- [EXERCISE DETAILS]: Report every line of the entries that contains the word "chính".

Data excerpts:
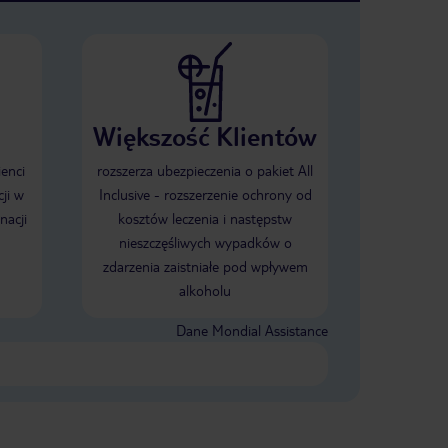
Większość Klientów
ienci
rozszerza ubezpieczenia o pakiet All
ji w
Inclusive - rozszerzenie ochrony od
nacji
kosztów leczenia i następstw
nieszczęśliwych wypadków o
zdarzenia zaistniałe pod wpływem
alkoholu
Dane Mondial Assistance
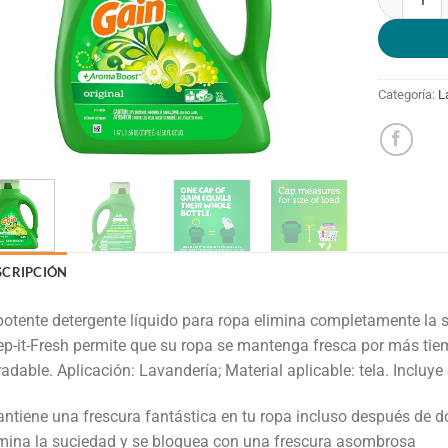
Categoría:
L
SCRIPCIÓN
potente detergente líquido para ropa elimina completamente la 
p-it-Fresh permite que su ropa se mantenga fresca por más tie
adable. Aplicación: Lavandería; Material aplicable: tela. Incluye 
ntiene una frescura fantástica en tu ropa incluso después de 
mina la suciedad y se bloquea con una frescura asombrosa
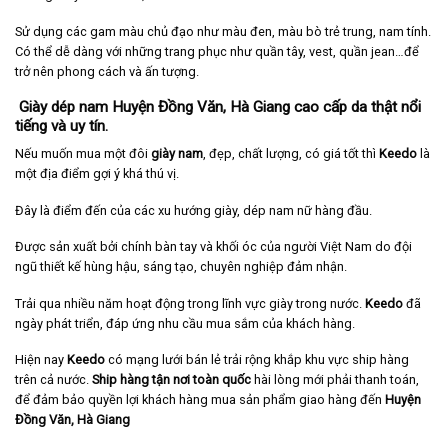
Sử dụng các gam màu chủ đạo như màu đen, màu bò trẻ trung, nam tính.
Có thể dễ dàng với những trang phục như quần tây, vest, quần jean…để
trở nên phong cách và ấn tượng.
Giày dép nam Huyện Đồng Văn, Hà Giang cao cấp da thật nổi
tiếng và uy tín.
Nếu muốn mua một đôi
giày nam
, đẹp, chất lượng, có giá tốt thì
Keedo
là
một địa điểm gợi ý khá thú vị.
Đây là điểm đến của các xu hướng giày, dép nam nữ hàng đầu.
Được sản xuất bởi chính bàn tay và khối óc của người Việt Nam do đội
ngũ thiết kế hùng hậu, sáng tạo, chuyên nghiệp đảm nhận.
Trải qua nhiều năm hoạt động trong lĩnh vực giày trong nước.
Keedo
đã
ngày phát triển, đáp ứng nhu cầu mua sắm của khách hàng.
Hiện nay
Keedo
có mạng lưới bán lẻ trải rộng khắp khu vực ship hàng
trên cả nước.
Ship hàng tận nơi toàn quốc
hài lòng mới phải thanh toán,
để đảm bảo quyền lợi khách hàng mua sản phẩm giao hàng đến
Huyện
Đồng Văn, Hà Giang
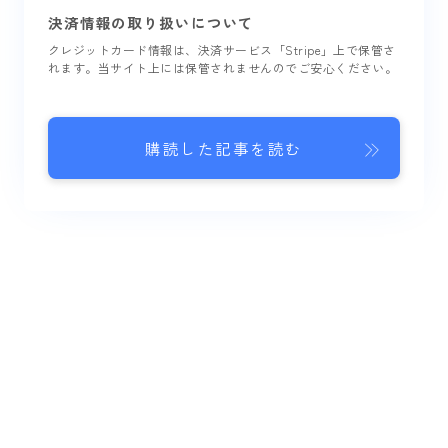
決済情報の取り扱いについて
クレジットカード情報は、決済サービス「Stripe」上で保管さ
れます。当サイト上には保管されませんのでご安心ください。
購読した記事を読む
--
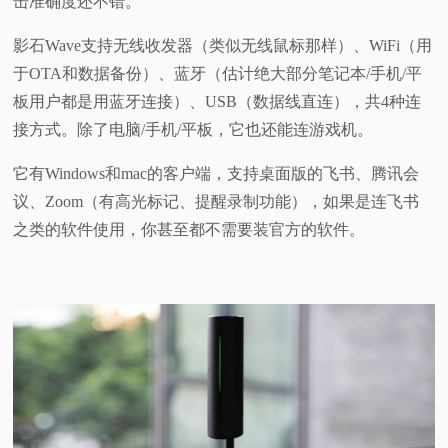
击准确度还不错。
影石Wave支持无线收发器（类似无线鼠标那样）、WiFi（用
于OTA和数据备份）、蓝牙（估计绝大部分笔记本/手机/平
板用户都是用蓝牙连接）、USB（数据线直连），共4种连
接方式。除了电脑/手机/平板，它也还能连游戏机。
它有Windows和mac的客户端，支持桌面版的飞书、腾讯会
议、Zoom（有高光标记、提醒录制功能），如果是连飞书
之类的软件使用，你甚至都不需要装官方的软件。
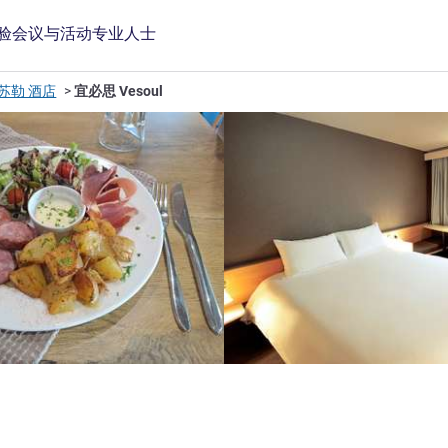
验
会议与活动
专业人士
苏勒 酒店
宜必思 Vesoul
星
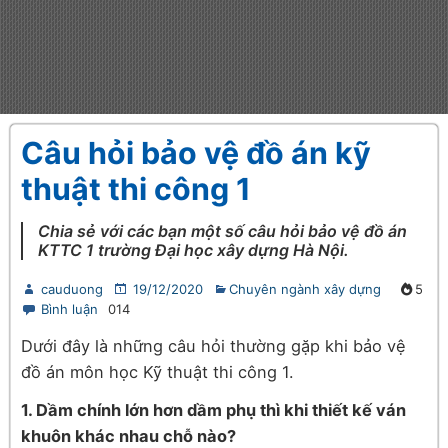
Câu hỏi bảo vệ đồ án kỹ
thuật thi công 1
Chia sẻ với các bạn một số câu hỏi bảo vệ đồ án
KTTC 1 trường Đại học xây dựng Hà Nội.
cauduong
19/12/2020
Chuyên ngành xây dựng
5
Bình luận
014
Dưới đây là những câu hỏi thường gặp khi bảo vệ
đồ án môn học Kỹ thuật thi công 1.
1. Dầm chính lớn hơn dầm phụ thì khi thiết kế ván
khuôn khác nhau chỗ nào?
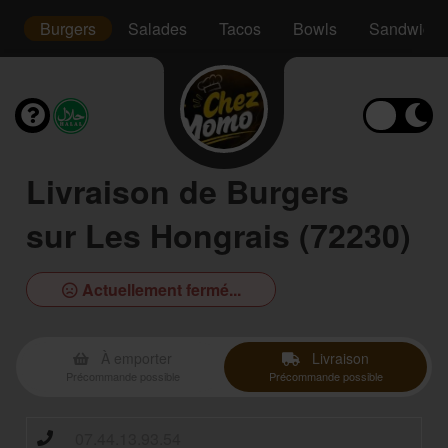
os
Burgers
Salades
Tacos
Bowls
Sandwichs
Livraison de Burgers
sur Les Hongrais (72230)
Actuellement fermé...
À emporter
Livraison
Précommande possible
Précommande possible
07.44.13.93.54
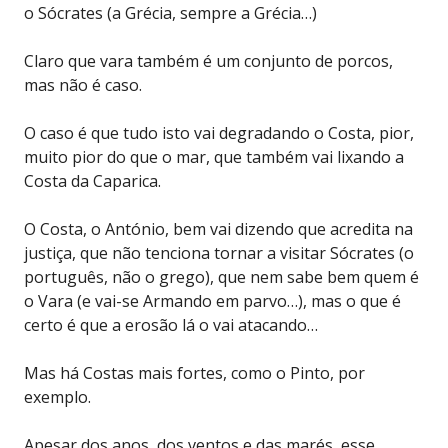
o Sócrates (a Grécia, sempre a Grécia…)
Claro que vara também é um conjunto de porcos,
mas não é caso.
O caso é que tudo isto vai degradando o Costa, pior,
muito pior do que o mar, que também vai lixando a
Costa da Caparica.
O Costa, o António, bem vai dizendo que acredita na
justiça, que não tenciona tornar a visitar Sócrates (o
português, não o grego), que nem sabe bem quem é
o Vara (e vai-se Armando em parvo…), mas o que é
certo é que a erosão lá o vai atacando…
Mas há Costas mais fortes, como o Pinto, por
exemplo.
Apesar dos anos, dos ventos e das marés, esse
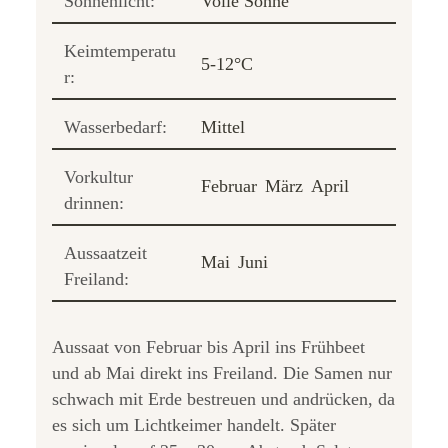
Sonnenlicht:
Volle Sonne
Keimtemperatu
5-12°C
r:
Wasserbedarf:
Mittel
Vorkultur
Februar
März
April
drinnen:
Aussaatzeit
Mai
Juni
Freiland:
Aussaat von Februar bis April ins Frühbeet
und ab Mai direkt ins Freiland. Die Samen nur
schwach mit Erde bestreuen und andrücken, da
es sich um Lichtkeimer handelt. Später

- [SOLUTION FOR THIS EXERCISE]:
Được sản xuất bởi chính bàn tay và khối óc của người Việt Nam do đội
1. Dầm chính lớn hơn dầm phụ thì khi thiết kế ván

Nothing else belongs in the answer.